Однажды его прямо из карцера привели к начальнику тюрьмы. Начальник сообщил о смягчении наказания и показал документ. Вверху листа ребе прочитал — «СМЕРТНЫЙ ПРИГОВОР», но эти слова были перечёркнуты. Ниже было написано — «ДЕСЯТЬ ЛЕТ НА СОЛОВКАХ», но рядом стояло слово «Нет», ещё ниже он увидел «КОСТРОМА, ТРИ ГОДА».

— Имеете, гражданин ребе, шесть часов — идите домой, и приготовьтесь в дорогу.

Был четверг.

— Когда поезд приедет в Кострому? — спросил ребе.

— В пятницу вечером.

— Мне очень жаль, — возразил ребе, — но я не привык ездить в шабат.

И ребе остался в карцере до воскресенья.

Иосиф Ицхак оставил Россию, уступив просьбам хасидов, они были обеспокоены состоянием его здоровья.
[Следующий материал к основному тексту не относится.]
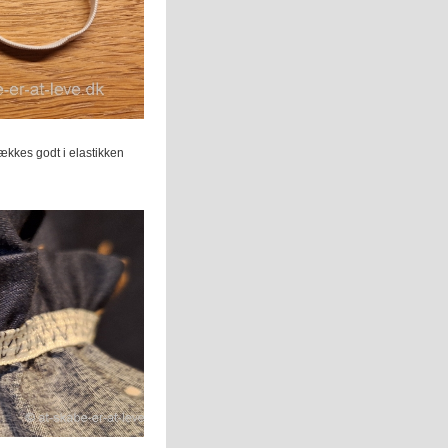
ækkes godt i elastikken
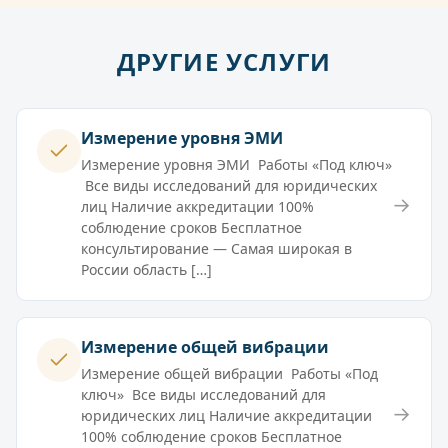
ДРУГИЕ УСЛУГИ
Измерение уровня ЭМИ
Измерение уровня ЭМИ Работы «Под ключ»
Все виды исследований для юридических
→
лиц Наличие аккредитации 100%
соблюдение сроков Бесплатное
консультирование — Самая широкая в
России область […]
Измерение общей вибрации
Измерение общей вибрации Работы «Под
ключ» Все виды исследований для
→
юридических лиц Наличие аккредитации
100% соблюдение сроков Бесплатное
Прежде всего, он отправился в Святую Землю, где долго молился у Стены Плача. Потом он поехал в США, где нанёс визит президенту Гуверу. В 1933 году он поселился в Варшаве.

Когда возникло гетто, хасиды снова уговорили ребе бежать. — Кто-то должен жить. — Кто-то должен жить, — говорили они. — Кто-то должен сохранить мудрость народа — и Иосиф Ицхак, имя которого я ношу, шестой цадик из Любавич, оставил Варшаву, и через Вильно и Шанхай прибыл в Америку.